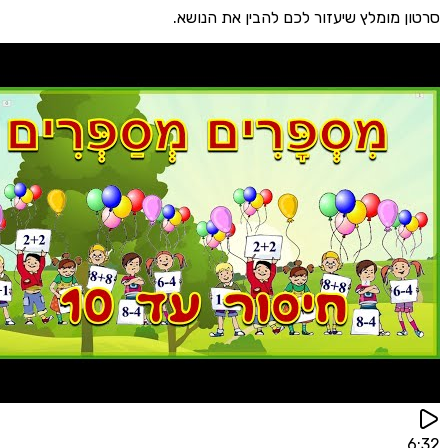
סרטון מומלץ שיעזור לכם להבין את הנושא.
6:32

==

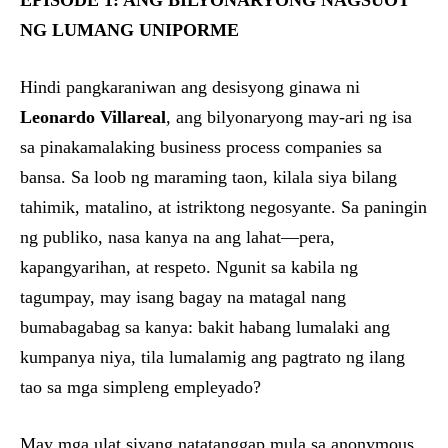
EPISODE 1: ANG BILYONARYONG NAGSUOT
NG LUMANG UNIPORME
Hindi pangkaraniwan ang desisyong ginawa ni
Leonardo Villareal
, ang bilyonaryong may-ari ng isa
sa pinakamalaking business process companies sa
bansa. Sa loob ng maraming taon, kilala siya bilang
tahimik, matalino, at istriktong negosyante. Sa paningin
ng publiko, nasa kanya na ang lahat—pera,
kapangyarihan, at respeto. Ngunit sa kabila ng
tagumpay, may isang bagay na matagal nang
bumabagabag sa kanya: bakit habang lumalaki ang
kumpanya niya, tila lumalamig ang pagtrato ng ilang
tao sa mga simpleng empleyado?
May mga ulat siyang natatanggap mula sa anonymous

• **Your task**
Copy each line of the material where "kanya" is found.

• **Your response**
ng publiko, nasa kanya na ang lahat—pera,
bumabagabag sa kanya: bakit habang lumalaki ang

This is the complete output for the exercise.